**Work instruction:**
Wherever the word "vous" appears in a line of the data, that line should be copied.

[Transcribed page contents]
_ _ _ _ _ _ _

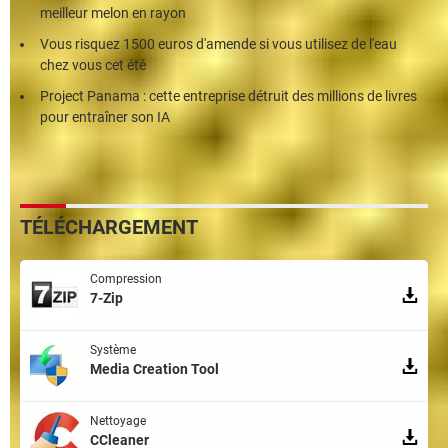
meilleur melon en rayon
Vous risquez 1500 euros d'amende si vous utilisez de l'eau
chez vous cet été
Project Panama : cette entreprise détruit des millions de livres
pour entraîner son IA
TÉLÉCHARGEMENT
Compression
7-Zip
Système
Media Creation Tool
Nettoyage
CCleaner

_ _ _ _ _ _ _

**Result:**
Vous risquez 1500 euros d'amende si vous utilisez de l'eau
chez vous cet été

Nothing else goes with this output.